Por Luciano Mendes
Noite e dia, ao longo dos últimos anos, temos ouvido muitas notícias e matérias científicas sobre os efeitos do aquecimento global sobre o planeta e seu impacto sobre todas as populações que o habitam. Chuvas intensas no Saara, enchentes nunca antes vistas no Texas, inundações contínuas no sul do Brasil. Isto sem falar no desprendimento de imensos territórios de gelo de suas “geleiras mães” na Antártica e na Antártida. Estamos todos e todas observando e vivendo tais efeitos, o que nos dá a sensação tão intensa de que o mundo como o conhecemos (ou não conhecemos) está chegando ao fim.
A sensação de que o “nosso” mundo chega ao fim é bastante conhecida e tem lugar em muitas obras de ficção e, mesmo, em obras científicas que se interrogam sobre como as diversas gerações percebem o tempo em que vivem. Não é incomum, a este respeito, que as pessoas mais velhas achem que quando nasceram o “seu tempo” já havia passado. Algumas vezes esta sensação é tão intensa que, para algumas gerações, o próprio mundo em que viveram, ou em que vivem, está chegando ao fim.

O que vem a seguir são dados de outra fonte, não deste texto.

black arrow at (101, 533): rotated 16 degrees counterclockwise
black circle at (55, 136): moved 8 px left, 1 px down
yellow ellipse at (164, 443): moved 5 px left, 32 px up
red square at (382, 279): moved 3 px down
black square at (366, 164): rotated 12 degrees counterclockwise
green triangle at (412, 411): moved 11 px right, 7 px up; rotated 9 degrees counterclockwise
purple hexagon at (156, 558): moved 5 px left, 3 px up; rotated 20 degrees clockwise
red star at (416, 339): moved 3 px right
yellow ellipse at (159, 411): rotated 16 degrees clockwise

Ainda que esta sensação seja importante e intensa, impactando nossas vidas de forma inigualável, não é dela que estou falando. Trato, aqui, de algo que, ainda que seja processado subjetivamente por cada pessoa ou grupo de pessoas, apresenta no mundo objetivo razões de sobra a nos indicar que o mundo, o planeta, a terra, a nossa casa coletiva, tal como a conhecemos até então, pode estar no fim.

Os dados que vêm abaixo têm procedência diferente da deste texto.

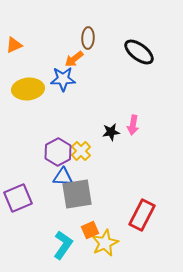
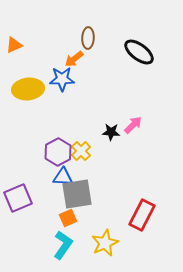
blue star: moved 1 px left
pink arrow: rotated 144 degrees counterclockwise
black star: rotated 12 degrees clockwise
orange square: moved 22 px left, 12 px up
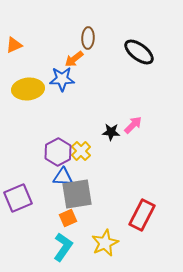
cyan L-shape: moved 2 px down
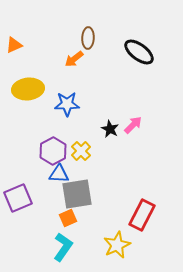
blue star: moved 5 px right, 25 px down
black star: moved 1 px left, 3 px up; rotated 24 degrees clockwise
purple hexagon: moved 5 px left, 1 px up
blue triangle: moved 4 px left, 3 px up
yellow star: moved 12 px right, 2 px down
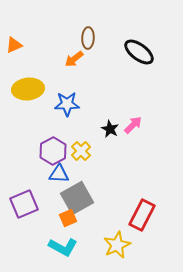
gray square: moved 4 px down; rotated 20 degrees counterclockwise
purple square: moved 6 px right, 6 px down
cyan L-shape: rotated 84 degrees clockwise
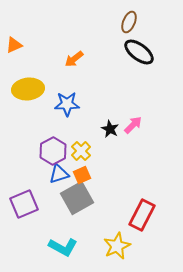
brown ellipse: moved 41 px right, 16 px up; rotated 20 degrees clockwise
blue triangle: rotated 20 degrees counterclockwise
orange square: moved 14 px right, 43 px up
yellow star: moved 1 px down
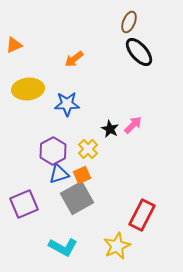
black ellipse: rotated 12 degrees clockwise
yellow cross: moved 7 px right, 2 px up
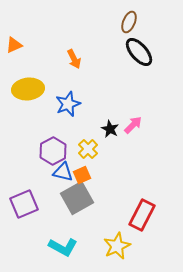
orange arrow: rotated 78 degrees counterclockwise
blue star: moved 1 px right; rotated 20 degrees counterclockwise
blue triangle: moved 4 px right, 2 px up; rotated 30 degrees clockwise
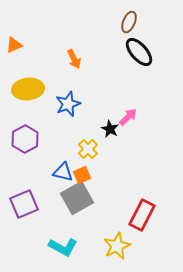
pink arrow: moved 5 px left, 8 px up
purple hexagon: moved 28 px left, 12 px up
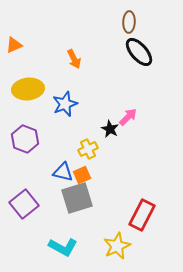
brown ellipse: rotated 20 degrees counterclockwise
blue star: moved 3 px left
purple hexagon: rotated 12 degrees counterclockwise
yellow cross: rotated 18 degrees clockwise
gray square: rotated 12 degrees clockwise
purple square: rotated 16 degrees counterclockwise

Outro dia, em viagem à cidade de Mendoza, na Argentina, vi a minha sensação de que estamos perto do fim deste mundo aumentou significativamente para mim. Na verdade, primeiro tive a sensação geracional de que um certo tempo em que vivi passou, e que deixou muita saudade. Aeroporto fechado por causa de nevoeiro, perda de conexão, perda de tempo, perda de paciência…. E, por fim, um voo da Gol de Guarulhos para Mendoza em que serviram biscoitinhos e suco que, “antigamente”, as famílias de classe média mandavam nas merendeiras das crianças para a escola. Saudade imensa, confesso, dos primeiros voos para Argentina e Chile em que serviam um prato quente e vinho, ou seja, uma refeição minimamente decente para quem passa horas desde que saí de casa até chegar em seu destino final, isto quando chega. E quando a mala não chega junto, como é foi o meu caso, o que fazer? As companhias aéreas só faltam nos dizer para reclamar com o bispo, como dantes.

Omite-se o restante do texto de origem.